Jenderal (Purn) Dudung Abdurachman tiba di Istana Negara pada Senin, 27 April 2026, untuk dilantik Presiden Prabowo Subianto sebagai Kepala Staf Kepresidenan (KSP). Pria kelahiran Bandung, 19 November 1965, ini dikenal sebagai sosok pekerja keras, tegas, dan penyayang keluarga. Dudung menegaskan bahwa sebagai prajurat, ia harus siap jika diperintahkan oleh presiden untuk menduduki jabatan apa pun.
Latar Belakang Kehidupan
Dudung Abdurachman terlahir dari keluarga yang serba kekurangan. Sejak ayahnya meninggal akibat penyakit liver pada 1981, ia harus menjadi tulang punggung keluarga. Untuk bertahan hidup, Dudung berkeliling asrama menjajakan kue, kerupuk, nasi, dan terasi buatan ibundanya. Aktivitas ini terus dilakoninya hingga lulus SMA. Selain berjualan kue, ia juga menjadi loper koran. Setiap pukul 4 pagi, Dudung remaja berangkat ke kawasan Cikapundung untuk mengambil koran milik Pak Mulyono. Sebelum diantar ke pelanggan, ia menyempatkan diri membaca koran yang terbit pada hari itu.
Motivasi Dudung menjadi tentara bermula dari kejadian unik saat mengantarkan klepon dagangan ibunya ke lingkungan Komando Daerah Militer (Kodam) di dekat rumahnya. Di sana, ia bertemu dengan prajurit TNI yang memicu mimpinya untuk bergabung dengan militer.
Karier Militer
Karier militer Dudung dimulai setelah lulus SMA, saat ia mendaftar di Akabri dan menjalani pendidikan hingga 1988, yang membawanya meraih pangkat letnan dua. Selama perjalanan kariernya, ia pernah menjabat sebagai Dandim 0406/Musi Rawas, Dandim 0418/Palembang, Aspers Kasdam VII/Wirabuana (2010-2011), Danrindam II/Sriwijaya (2011), Dandenma Mabes TNI, Wagub Akmil (2015-2016), Staf Khusus KSAD (2016-2017), Waaster Kasad (2017-2018), Gubernur Akmil (2018-2020), Pangdam Jaya, dan akhirnya menjadi Kepala Staf TNI Angkatan Darat (KSAD).

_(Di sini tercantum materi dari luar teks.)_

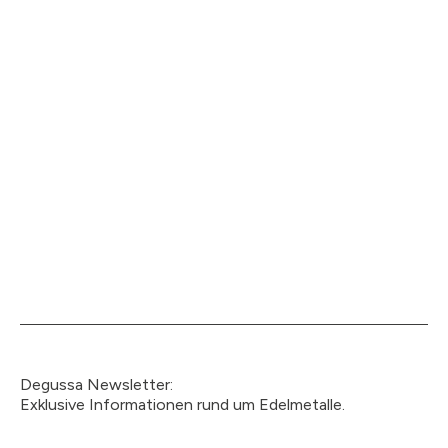
Degussa Newsletter:
Exklusive Informationen rund um Edelmetalle.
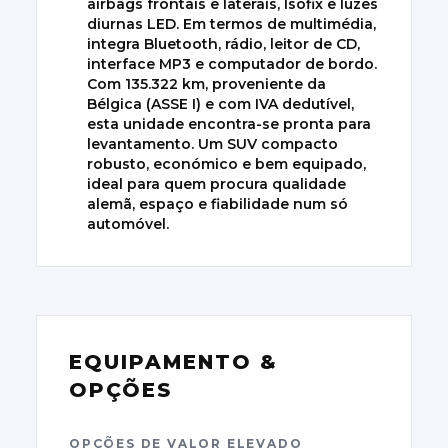
airbags frontais e laterais, Isofix e luzes
diurnas LED. Em termos de multimédia,
integra Bluetooth, rádio, leitor de CD,
interface MP3 e computador de bordo.
Com 135.322 km, proveniente da
Bélgica (ASSE I) e com IVA dedutível,
esta unidade encontra-se pronta para
levantamento. Um SUV compacto
robusto, económico e bem equipado,
ideal para quem procura qualidade
alemã, espaço e fiabilidade num só
automóvel.
EQUIPAMENTO &
OPÇÕES
OPÇÕES DE VALOR ELEVADO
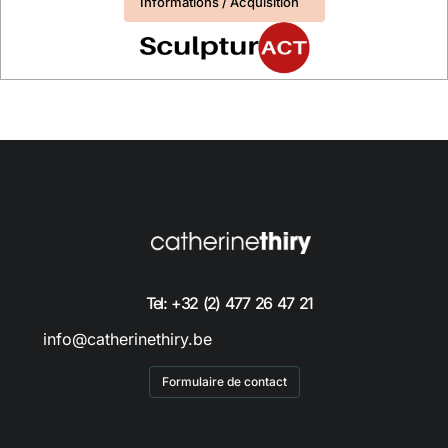
Informations / Acquisition
Tel: +32 (2) 477 26 47 21
info@catherinethiry.be
Formulaire de contact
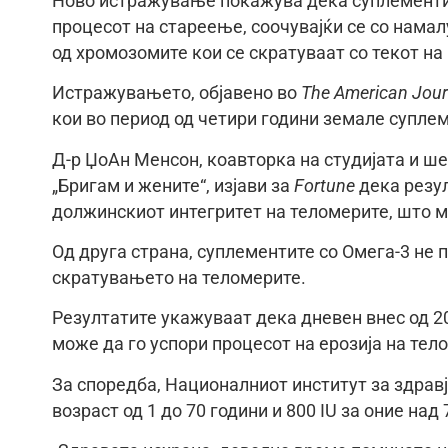
Ново истражување покажува дека суплементи
процесот на стареење, соочувајќи се со нама
од хромозомите кои се скратуваат со текот на
Истражувањето, објавено во
The American Journa
кои во период од четири години земале супле
Д-р ЏоАн Менсон, коавторка на студијата и ш
„Бригам и жените“, изјави за
Fortune
дека резул
должинскиот интегритет на теломерите, што 
Од друга страна, суплементите со Омега-3 не 
скратувањето на теломерите.
Резултатите укажуваат дека дневен внес од 20
може да го успори процесот на ерозија на тел
За споредба, Националниот институт за здравј
возраст од 1 до 70 години и 800 IU за оние над 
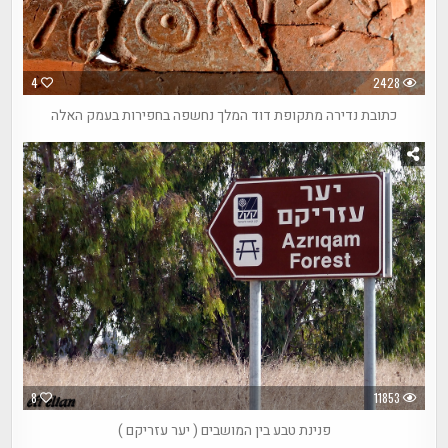
4
2428
כתובת נדירה מתקופת דוד המלך נחשפה בחפירות בעמק האלה
8
11853
פנינת טבע בין המושבים ( יער עזריקם )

Saat menjabat sebagai Pangdam Jaya, nama Dudung semakin dikenal publik. Ia dengan tegas memerintahkan pencopotan baliho bergambar pemimpin Front Pembela Islam (FPI) Muhammad Rizieq Syihab. Menurutnya, baliho-baliho yang tersebar di sejumlah titik ibu kota itu melanggar aturan. Meskipun petugas Satpol PP sudah menurunkannya, baliho itu kembali dipasang. Dudung menegaskan bahwa siapa pun harus taat pada hukum tanpa terkecuali. "Kalau siapapun di republik ini, ini negara hukum, harus taat kepada hukum, kalau masang baliho sudah jelas ada aturannya, ada bayar pajak, dan tempat ditentukan, jangan seenaknya sendiri, seakan akan dia paling benar," tegasnya.

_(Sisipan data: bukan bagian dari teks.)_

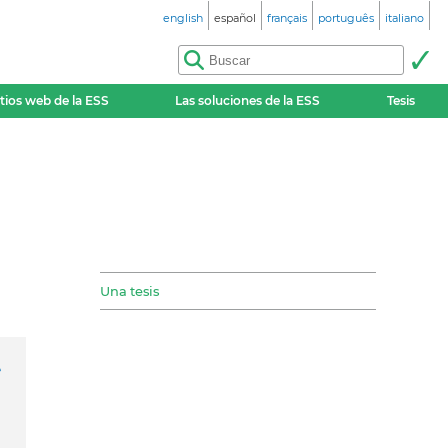
english
español
français
português
italiano
itios web de la ESS
Las soluciones de la ESS
Tesis
Una tesis
e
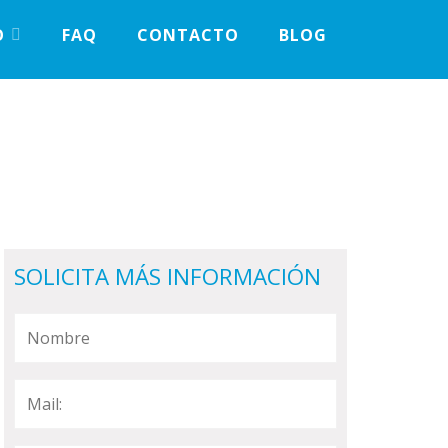
O
FAQ
CONTACTO
BLOG
SOLICITA MÁS INFORMACIÓN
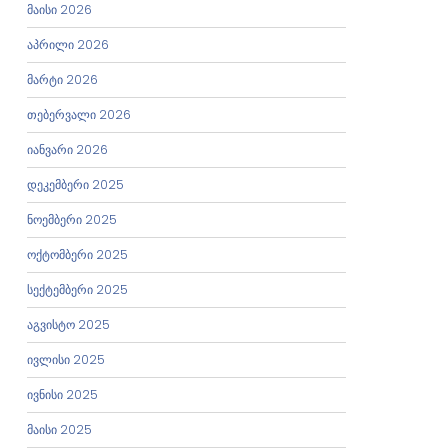
მაისი 2026
აპრილი 2026
მარტი 2026
თებერვალი 2026
იანვარი 2026
დეკემბერი 2025
ნოემბერი 2025
ოქტომბერი 2025
სექტემბერი 2025
აგვისტო 2025
ივლისი 2025
ივნისი 2025
მაისი 2025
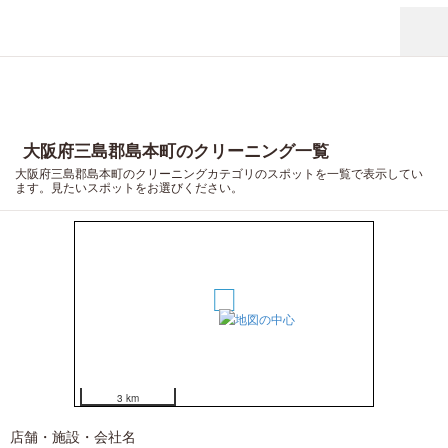
大阪府三島郡島本町のクリーニング一覧
大阪府三島郡島本町のクリーニングカテゴリのスポットを一覧で表示してい
ます。見たいスポットをお選びください。
1
3 km
店舗・施設・会社名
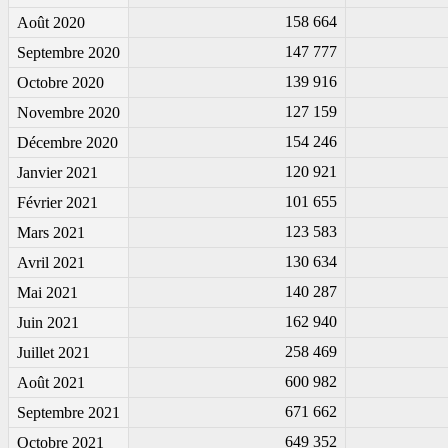
158 664
Août 2020
147 777
Septembre 2020
139 916
Octobre 2020
127 159
Novembre 2020
154 246
Décembre 2020
120 921
Janvier 2021
101 655
Février 2021
123 583
Mars 2021
130 634
Avril 2021
140 287
Mai 2021
162 940
Juin 2021
258 469
Juillet 2021
600 982
Août 2021
671 662
Septembre 2021
649 352
Octobre 2021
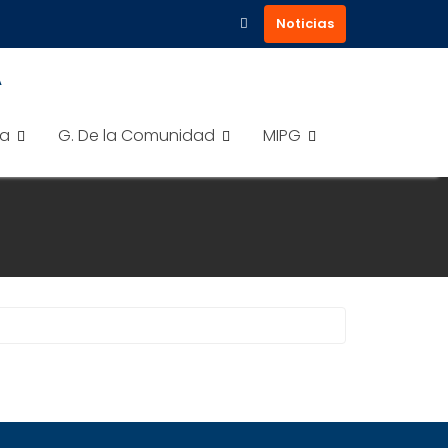
Noticias
A
ra
G. De la Comunidad
MIPG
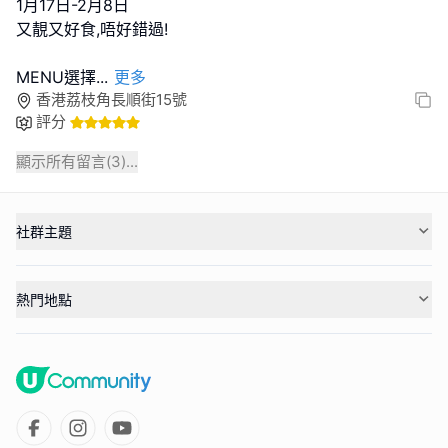
1月17日-2月8日
又靚又好食,唔好錯過!
MENU選擇
...
更多
香港荔枝角長順街15號
評分
顯示所有留言(
3
)...
社群主題
熱門地點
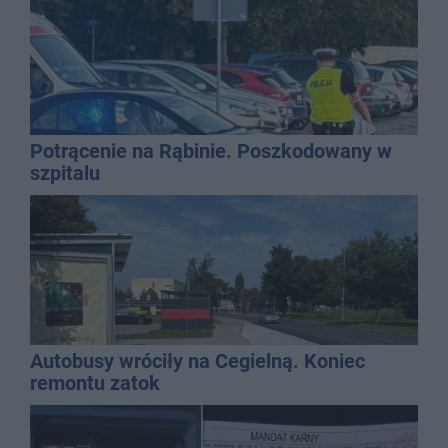
Potrącenie na Rąbinie. Poszkodowany w
szpitalu
Autobusy wróciły na Cegielną. Koniec
remontu zatok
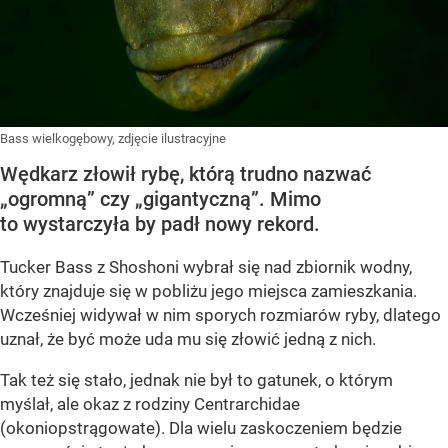
Bass wielkogębowy, zdjęcie ilustracyjne
Wędkarz złowił rybę, którą trudno nazwać
„ogromną” czy „gigantyczną”. Mimo
to wystarczyła by padł nowy rekord.
Tucker Bass z Shoshoni
wybrał się nad zbiornik wodny,
który znajduje się w pobliżu jego miejsca zamieszkania.
Wcześniej widywał w nim sporych rozmiarów ryby, dlatego
uznał, że być może uda mu się złowić jedną z nich.
Tak też się stało, jednak nie był to gatunek, o którym
myślał, ale okaz z rodziny Centrarchidae
(okoniopstrągowate). Dla wielu zaskoczeniem będzie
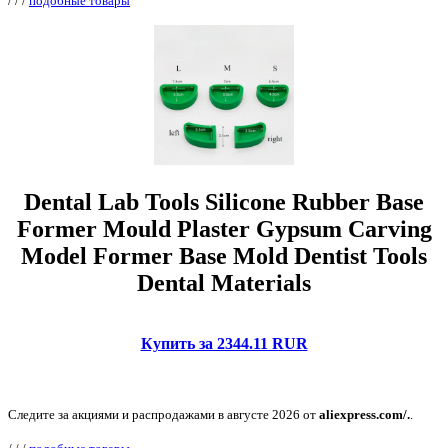
/
/
/
подобные товары
Dental Lab Tools Silicone Rubber Base
Former Mould Plaster Gypsum Carving
Model Former Base Mold Dentist Tools
Dental Materials
Купить за 2344.11 RUR
Следите за акциями и распродажами в августе 2026 от
aliexpress.com/.
.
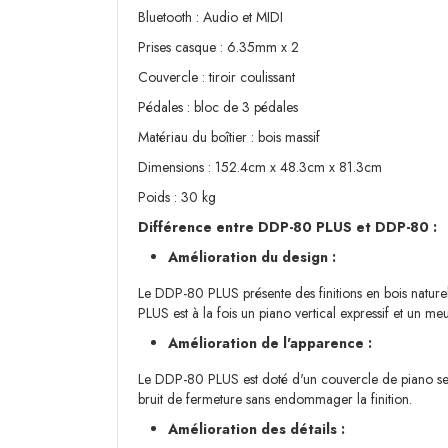
Bluetooth : Audio et MIDI
Prises casque : 6.35mm x 2
Couvercle : tiroir coulissant
Pédales : bloc de 3 pédales
Matériau du boîtier : bois massif
Dimensions : 152.4cm x 48.3cm x 81.3cm
Poids : 30 kg
Différence entre DDP-80 PLUS et DDP-80 :
Amélioration du design :
Le DDP-80 PLUS présente des finitions en bois naturel
PLUS est à la fois un piano vertical expressif et un me
Amélioration de l'apparence :
Le DDP-80 PLUS est doté d'un couvercle de piano semi-
bruit de fermeture sans endommager la finition.
Amélioration des détails :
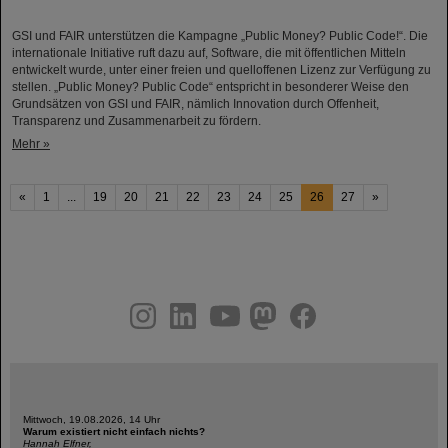
GSI und FAIR unterstützen die Kampagne „Public Money? Public Code!“. Die
internationale Initiative ruft dazu auf, Software, die mit öffentlichen Mitteln
entwickelt wurde, unter einer freien und quelloffenen Lizenz zur Verfügung zu
stellen. „Public Money? Public Code“ entspricht in besonderer Weise den
Grundsätzen von GSI und FAIR, nämlich Innovation durch Offenheit,
Transparenz und Zusammenarbeit zu fördern.
Mehr »
«
1
...
19
20
21
22
23
24
25
26
27
»
instagram
linkedin
youtube
helmholtz.social
facebook
Mittwoch, 19.08.2026, 14 Uhr
Warum existiert nicht einfach nichts?
Hannah Elfner,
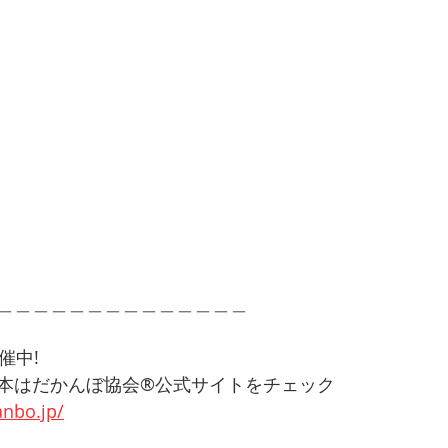
＿＿＿＿＿＿＿＿＿＿＿＿＿＿
催中!
本はだかんぼ協会®︎公式サイトをチェック
nbo.jp/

Penunjukan sebagai Kepala Staf Kepresidenan
Pada 27 April 2026, Presiden Prabowo Subianto melantik Dudung Abdurachman sebagai Kepala Staf Kepresidenan. Dudung menyatakan kesiapannya untuk menjalankan tugas ini dengan penuh tanggung jawab. Ia berjanji akan membuka akses laporan masyarakat selama 24 jam. Penunjukan ini menjadi babak baru dalam kariernya setelah purnatugas dari TNI.